We’re created in God’s image from the beginning—it isn’t a status that we acquire when we come “of age.”
Being created in God’s image means that each human being is given the gift of sexuality, which includes gender, sexual attraction, and the way we express both our sexual orientation and our gender.
As young people grow and mature, adults have a responsibility to provide them with accurate information about sexuality as well as a context for developing positive attitudes and respectful, responsible values related to sexuality. Few of us have had good role models to show us how to do this.
Here are some ideas and resources to enhance your skills at having age-appropriate conversations about sexuality with children and youth.
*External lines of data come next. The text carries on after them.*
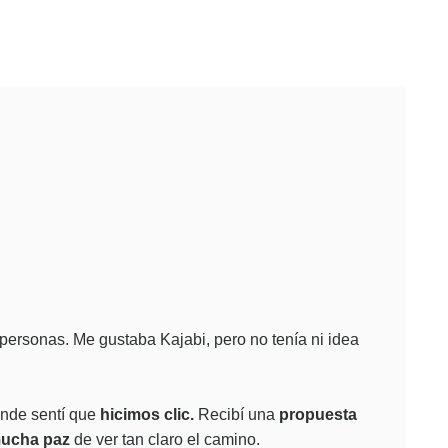
 personas. Me gustaba
Kajabi, pero no tenía ni idea
nde sentí que
hicimos clic.
R
ecibí una
propuesta
mucha paz
de ver tan claro el camino.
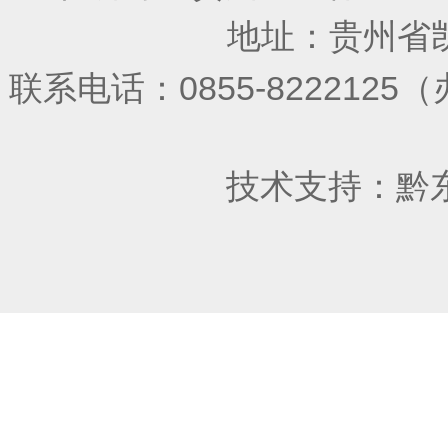
地址：贵州省凯
联系电话：0855-822212
技术支持：
黔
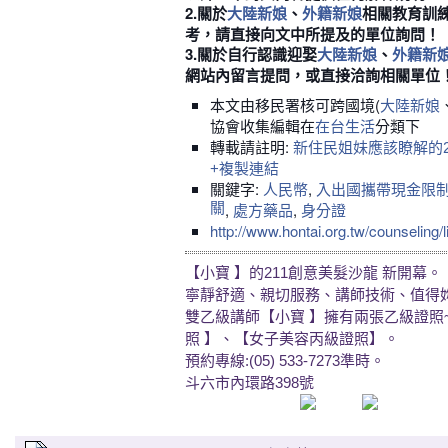
2.
關於
、
相關
教育訓
大陸新娘
外籍新娘
考，請直接向文中所提及的單位詢問
！
3.關於自行認識迎娶
、
大陸新娘
外籍新
網站內留言提問，或直接洽詢相關單位
本文由移民署核可跨國境(
大陸新娘
協會收集編輯在
分類下
在台生活
轉載請註明:
新住民姐妹應該瞭解的2
+複製連結
關鍵字:
,
人民幣
入出國攜帶現金限
關
,
,
處方藥品
身分證
http://www.hontai.org.tw/counseling/l
【小寶 】的211創意美髮沙龍 新開幕。
寧靜舒適、親切服務、講師技術、值得
雙乙級講師【小寶 】擁有兩張乙級證照
照 】、【女子美容丙級證照】。
預約專線:(05) 533-7273準時。
斗六市內環路398號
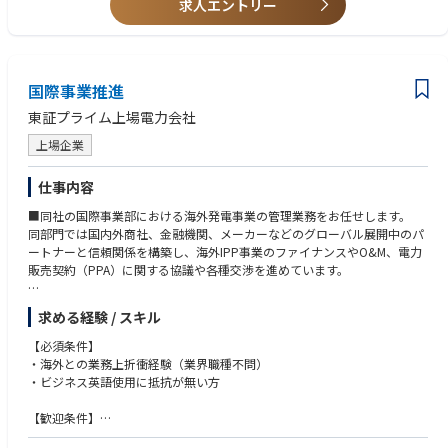
研修期間は1ヶ月～3カ月程度です。ご本人のスキル・ご経験・習熟度によ
求人エントリー
＜求める人物像＞
82051
り研修期間は異なります。
・赴任先のルールや文化を理解して適応、順応していく力を持っている方
・シフトアシスタント職について：https://www.amazon.co.jp/career/p
・海外に長期赴任が可能な方
asa
【キャリアパス】
仕事内容
工場長や現地法人の社長等、経営を担うこともできるポジションです。
国際事業推進
東証プライム上場電力会社
上場企業
仕事内容
■同社の国際事業部における海外発電事業の管理業務をお任せします。
同部門では国内外商社、金融機関、メーカーなどのグローバル展開中のパ
ートナーと信頼関係を構築し、海外IPP事業のファイナンスやO&M、電力
販売契約（PPA）に関する協議や各種交渉を進めています。
【具体的には】
求める経験 / スキル
・海外発電事業者の財務面・コンプライアンス管理
・収益性、リスク評価、資金調達、契約締結等の業務
【必須条件】
・発電所の新設・増設・改良・修繕に必要な資材調達、発電燃料の選定・
・海外との業務上折衝経験（業界職種不問）
調達・手配
・ビジネス英語使用に抵抗が無い方
・市場拡大が見込まれる再生可能エネルギーの獲得に向けた情報収集、関
係者との協議等、価格情報や技術動向なども視野に入れ、電力の安定供給
【歓迎条件】
を支えるお仕事です。
・エネルギー業界での海外事業部経験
Children need caring adults
Children need caring adults as guides as they learn about their bodies and about relationships, gender, and sexual orientation. Adults can have a powerful impact by:
- Listening to young people’s questions, providing accurate answers, and helping them sort through the mixed messages they receive. (Check out our Glossary to help you get clear on language.)
- Modeling openness and respect and standing up for the rights of each person.
- Affirming that each person, regardless of differences in gender, race, ethnicity, religion, or sexual orientation, is a beloved child of God.
Open and caring conversations about sexuality help children build a foundation of acceptance—acceptance of themselves and of others—from an early age.
Where to look for more information
It’s Not the Stork! A Book about Girls, Boys, Bodies, Families and Friends, Robie Harris and Michael Emberley, Candlewick Press,(2008) For children aged 4 – 8
It’s So Amazing: A Book about Eggs, Sperm, Birth, Babies & Families,Robie Harris and Michael Emberley, Candlewick Press,(1999) For children aged 7 and older. Helps children with issues that are on their minds and provides adults with the language to share with them.
It’s Perfectly Normal: Changing Bodies, Growing Up, Sex and Sexual Health, Robie Harris and Michael Emberley, Candlewick Press,(1994) For children aged 10 and older.
Ultimately, we want our children and youth to grow up to be sexually healthy adults. Openness and guidance from caring adults can nudge young people toward that goal.
Along the way, be open, be honest. Remember you are living, breathing, loving examples as you both talk the talk and walk the walk.
Your example is important because faith, values, and beliefs about people, sexuality, and relationships are caught as well as taught. Boldly take on the awesome responsibility of being a guide to young people in the process of exploring the wondrous gift of being created in God’s image!